Task details:
Lift out each line of the data that holds "Coweta".

(Transcribed page contents)

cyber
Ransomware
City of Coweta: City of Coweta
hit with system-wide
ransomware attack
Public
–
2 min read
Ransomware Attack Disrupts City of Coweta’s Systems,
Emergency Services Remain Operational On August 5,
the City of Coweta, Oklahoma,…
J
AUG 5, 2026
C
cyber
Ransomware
---
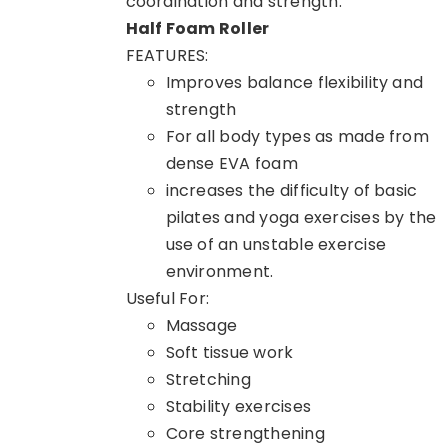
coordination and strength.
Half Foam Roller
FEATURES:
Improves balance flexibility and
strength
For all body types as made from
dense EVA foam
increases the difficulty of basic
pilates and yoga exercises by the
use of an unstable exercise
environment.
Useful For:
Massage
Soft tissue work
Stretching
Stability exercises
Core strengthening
...
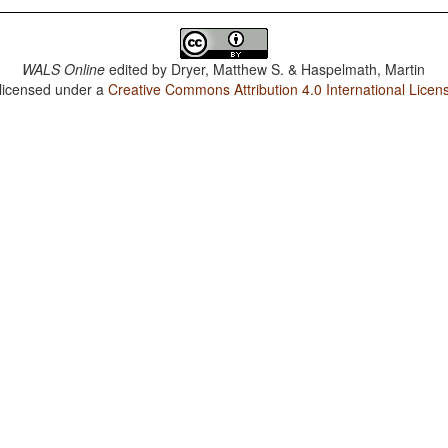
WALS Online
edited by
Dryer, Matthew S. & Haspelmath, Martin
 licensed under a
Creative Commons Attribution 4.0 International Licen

Result of the exercise:
City of Coweta: City of Coweta
Ransomware Attack Disrupts City of Coweta’s Systems,
the City of Coweta, Oklahoma,…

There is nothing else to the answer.